DATA SUPPLIED:

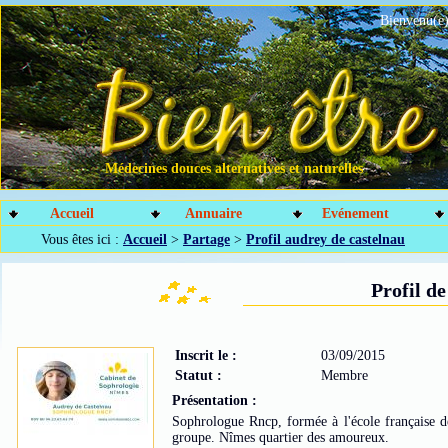
Bienvenu(e)
Médecines douces alternatives et naturelles
Accueil
Annuaire
Evénement
Vous êtes ici :
Accueil
>
Partage
>
Profil audrey de castelnau
Profil d
Inscrit le :
03/09/2015
Statut :
Membre
Présentation :
Sophrologue Rncp, formée à l'école française de
groupe. Nîmes quartier des amoureux.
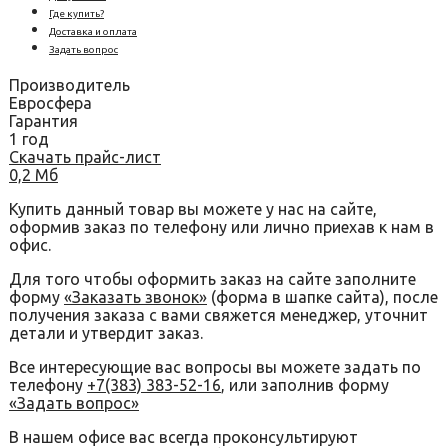
Где купить?
Доставка и оплата
Задать вопрос
Производитель
Евросфера
Гарантия
1 год
Скачать прайс-лист
0,2 Мб
Купить данный товар вы можете у нас на сайте,
оформив заказ по телефону или лично приехав к нам в
офис.
Для того чтобы оформить заказ на сайте заполните
форму
«Заказать звонок»
(форма в шапке сайта), после
получения заказа с вами свяжется менеджер, уточнит
детали и утвердит заказ.
Все интересующие вас вопросы вы можете задать по
телефону
+7(383) 383-52-16
, или заполнив форму
«Задать вопрос»
В нашем офисе вас всегда проконсультируют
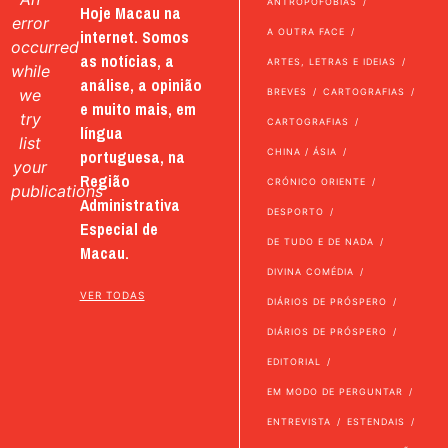
ANTROPOFOBIAS
Hoje Macau na
error
internet. Somos
A OUTRA FACE
occurred
as notícias, a
ARTES, LETRAS E IDEIAS
while
análise, a opinião
we
BREVES
CARTOGRAFIAS
e muito mais, em
try
CARTOGRAFIAS
língua
list
portuguesa, na
CHINA / ÁSIA
your
Região
CRÓNICO ORIENTE
publications
Administrativa
DESPORTO
Especial de
DE TUDO E DE NADA
Macau.
DIVINA COMÉDIA
VER TODAS
DIÁRIOS DE PRÓSPERO
DIÁRIOS DE PRÓSPERO
EDITORIAL
EM MODO DE PERGUNTAR
ENTREVISTA
ESTENDAIS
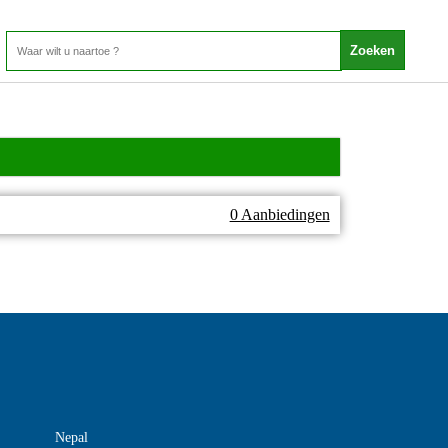
0 Aanbiedingen
Nepal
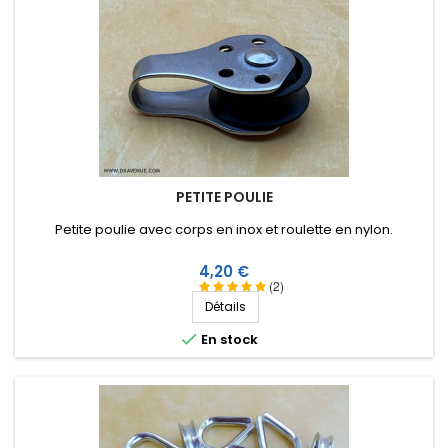
PETITE POULIE
Petite poulie avec corps en inox et roulette en nylon.
Prix
4,20 €
(2)
Détails

En stock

EXERCISE AIM: Pictures stay out; the data above is to be returned exactly.

SOLUTION FOR THIS TASK:
Bienvenu(e)
Médecines douces alternatives et naturelles
Accueil
Annuaire
Evénement
Vous êtes ici :
Accueil
>
Partage
>
Profil audrey de castelnau
Profil d
Inscrit le :
03/09/2015
Statut :
Membre
Présentation :
Sophrologue Rncp, formée à l'école française de
groupe. Nîmes quartier des amoureux.
Где купить?
Доставка и оплата
Задать вопрос
Производитель
Евросфера
Гарантия
1 год
Скачать прайс-лист
0,2 Мб
Купить данный товар вы можете у нас на сайте,
оформив заказ по телефону или лично приехав к нам в
офис.
Для того чтобы оформить заказ на сайте заполните
форму
«Заказать звонок»
(форма в шапке сайта), после
получения заказа с вами свяжется менеджер, уточнит
детали и утвердит заказ.
Все интересующие вас вопросы вы можете задать по
телефону
+7(383) 383-52-16
, или заполнив форму
«Задать вопрос»
В нашем офисе вас всегда проконсультируют
ANTROPOFOBIAS
Hoje Macau na
error
internet. Somos
A OUTRA FACE
occurred
as notícias, a
ARTES, LETRAS E IDEIAS
while
análise, a opinião
we
BREVES
CARTOGRAFIAS
e muito mais, em
try
CARTOGRAFIAS
língua
list
portuguesa, na
CHINA / ÁSIA
your
Região
CRÓNICO ORIENTE
publications
Administrativa
DESPORTO
Especial de
DE TUDO E DE NADA
Macau.
DIVINA COMÉDIA
VER TODAS
DIÁRIOS DE PRÓSPERO
DIÁRIOS DE PRÓSPERO
EDITORIAL
EM MODO DE PERGUNTAR
ENTREVISTA
ESTENDAIS
0 Aanbiedingen
Nepal
PETITE POULIE
Petite poulie avec corps en inox et roulette en nylon.
Prix
4,20 €
(2)
Détails

En stock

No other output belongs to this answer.